Task objective:
Look at each line below and count those with the word "morale"; the answer is that number only.

[Stored entries]
********

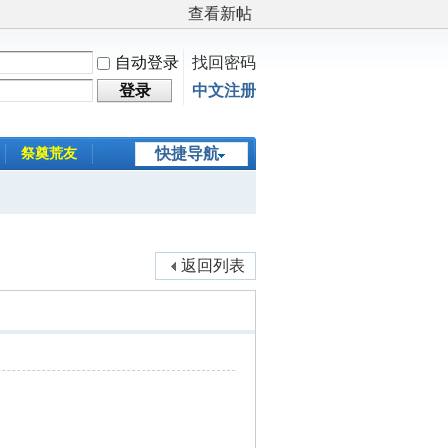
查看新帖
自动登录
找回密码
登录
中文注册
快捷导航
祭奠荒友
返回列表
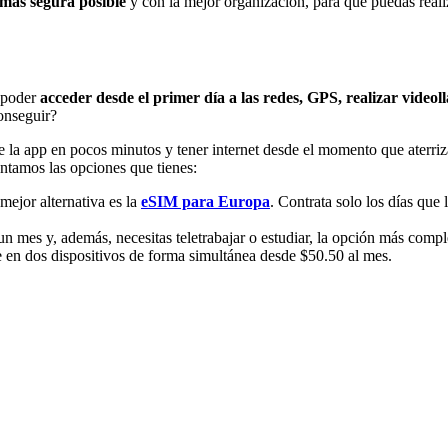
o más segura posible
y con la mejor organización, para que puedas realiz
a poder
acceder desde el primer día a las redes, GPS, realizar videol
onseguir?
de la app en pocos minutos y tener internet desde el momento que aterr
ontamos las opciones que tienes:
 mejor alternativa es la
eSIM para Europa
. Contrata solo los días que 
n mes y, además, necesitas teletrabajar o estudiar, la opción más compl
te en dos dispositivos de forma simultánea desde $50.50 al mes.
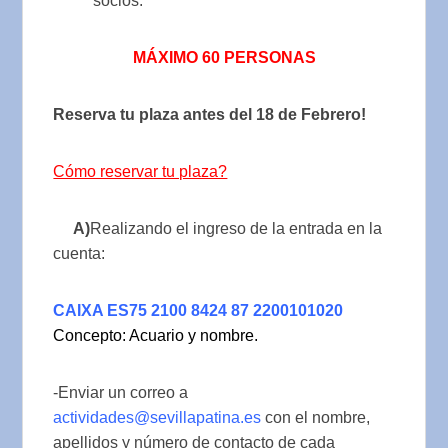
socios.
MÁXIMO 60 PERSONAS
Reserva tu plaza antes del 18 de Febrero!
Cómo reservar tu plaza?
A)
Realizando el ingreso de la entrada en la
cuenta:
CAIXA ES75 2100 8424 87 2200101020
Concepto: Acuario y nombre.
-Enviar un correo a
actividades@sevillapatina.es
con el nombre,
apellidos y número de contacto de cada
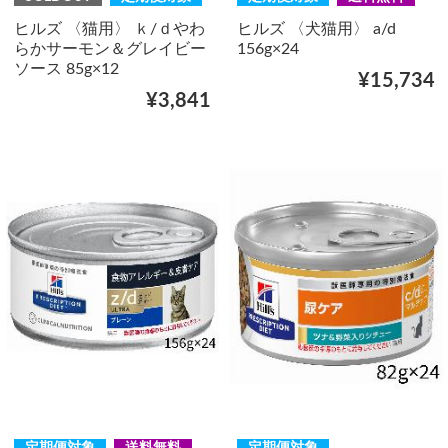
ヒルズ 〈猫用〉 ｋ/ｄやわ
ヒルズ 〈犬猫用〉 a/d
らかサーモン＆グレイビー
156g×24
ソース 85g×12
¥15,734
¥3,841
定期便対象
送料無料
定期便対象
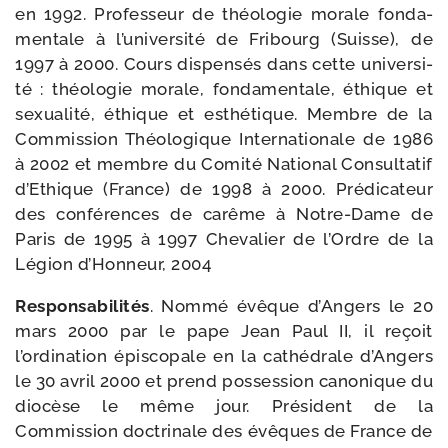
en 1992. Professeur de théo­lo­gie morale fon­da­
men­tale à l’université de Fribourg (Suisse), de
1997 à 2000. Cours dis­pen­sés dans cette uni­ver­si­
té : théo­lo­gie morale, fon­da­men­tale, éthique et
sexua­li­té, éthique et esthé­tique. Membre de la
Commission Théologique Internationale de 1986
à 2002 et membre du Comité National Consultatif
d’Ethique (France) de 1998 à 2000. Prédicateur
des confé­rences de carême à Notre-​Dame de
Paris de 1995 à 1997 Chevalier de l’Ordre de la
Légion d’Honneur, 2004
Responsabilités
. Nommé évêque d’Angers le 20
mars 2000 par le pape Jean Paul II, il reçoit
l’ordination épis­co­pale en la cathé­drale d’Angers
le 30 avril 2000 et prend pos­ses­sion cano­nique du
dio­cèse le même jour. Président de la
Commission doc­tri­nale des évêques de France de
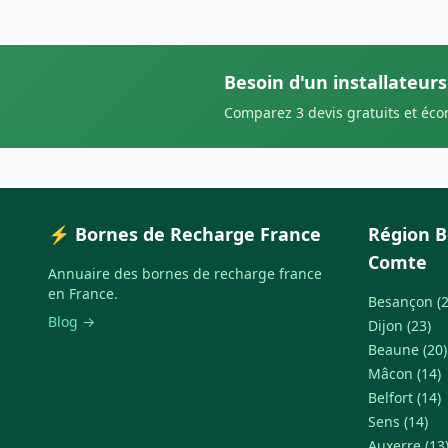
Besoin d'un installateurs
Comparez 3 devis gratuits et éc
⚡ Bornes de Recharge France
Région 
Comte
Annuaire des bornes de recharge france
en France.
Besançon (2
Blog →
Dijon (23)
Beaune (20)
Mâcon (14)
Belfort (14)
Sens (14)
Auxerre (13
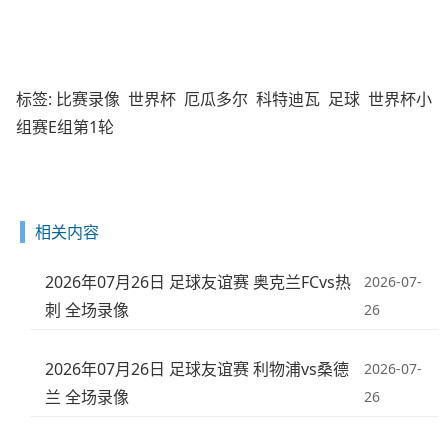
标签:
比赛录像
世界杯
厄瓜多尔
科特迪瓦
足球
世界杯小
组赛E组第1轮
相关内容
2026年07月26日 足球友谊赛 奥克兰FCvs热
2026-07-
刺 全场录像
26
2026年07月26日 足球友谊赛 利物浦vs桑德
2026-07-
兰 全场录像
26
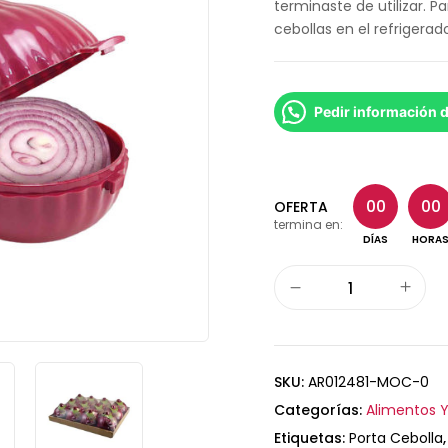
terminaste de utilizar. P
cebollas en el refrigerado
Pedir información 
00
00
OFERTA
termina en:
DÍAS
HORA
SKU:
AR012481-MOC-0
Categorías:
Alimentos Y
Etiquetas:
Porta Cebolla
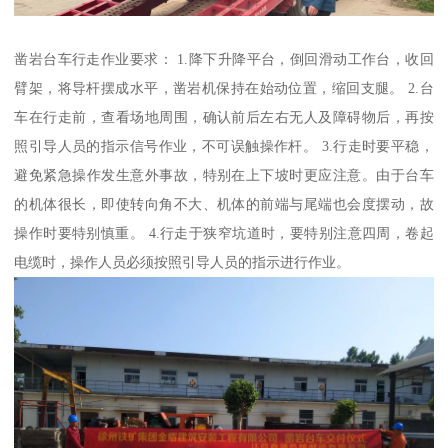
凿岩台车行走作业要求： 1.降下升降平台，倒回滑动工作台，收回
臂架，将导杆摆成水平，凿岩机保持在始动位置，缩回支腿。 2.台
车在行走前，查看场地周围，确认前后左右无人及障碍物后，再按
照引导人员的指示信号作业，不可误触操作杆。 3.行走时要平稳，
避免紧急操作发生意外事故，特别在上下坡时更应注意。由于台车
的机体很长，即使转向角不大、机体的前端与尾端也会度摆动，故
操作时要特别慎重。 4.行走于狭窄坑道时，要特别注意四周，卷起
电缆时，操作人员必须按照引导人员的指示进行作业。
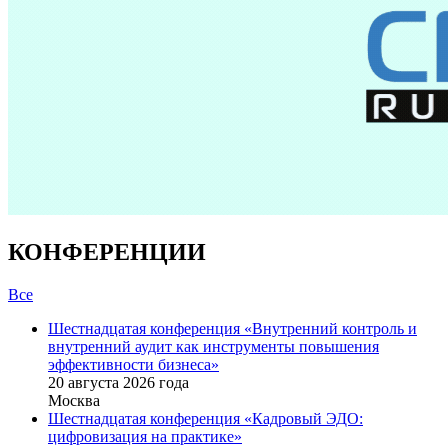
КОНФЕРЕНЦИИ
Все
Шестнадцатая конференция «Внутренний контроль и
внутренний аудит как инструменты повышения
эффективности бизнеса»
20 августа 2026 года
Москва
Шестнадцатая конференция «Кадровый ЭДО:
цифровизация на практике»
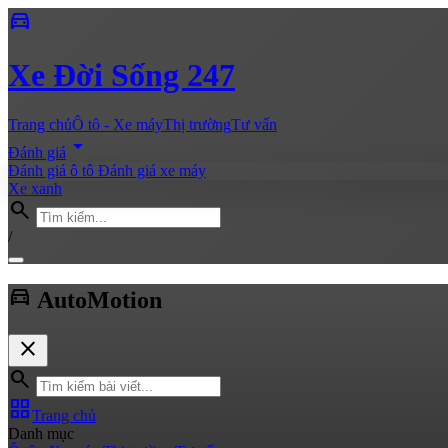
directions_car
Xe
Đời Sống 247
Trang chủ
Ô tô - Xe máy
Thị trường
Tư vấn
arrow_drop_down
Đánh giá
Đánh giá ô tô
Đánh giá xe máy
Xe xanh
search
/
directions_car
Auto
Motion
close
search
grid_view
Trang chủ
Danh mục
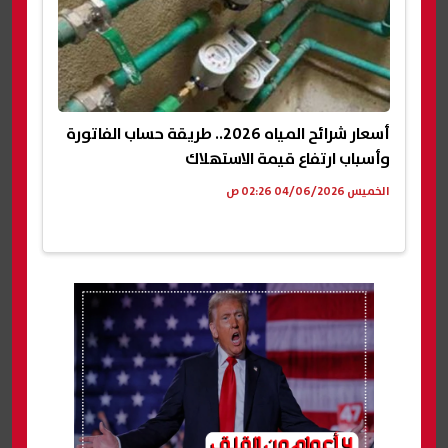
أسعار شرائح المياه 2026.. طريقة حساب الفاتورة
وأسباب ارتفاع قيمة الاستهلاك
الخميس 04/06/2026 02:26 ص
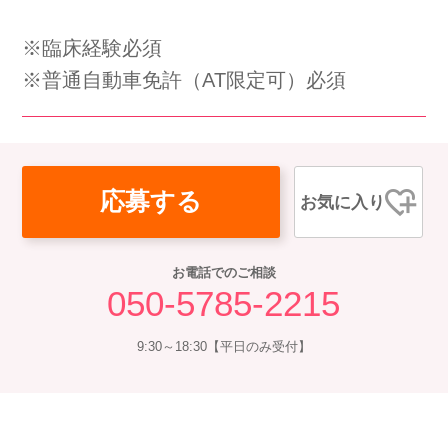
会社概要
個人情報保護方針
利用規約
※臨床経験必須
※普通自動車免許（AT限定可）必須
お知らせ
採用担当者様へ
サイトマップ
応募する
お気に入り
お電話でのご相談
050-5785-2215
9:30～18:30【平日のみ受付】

********

Solution to this problem:
2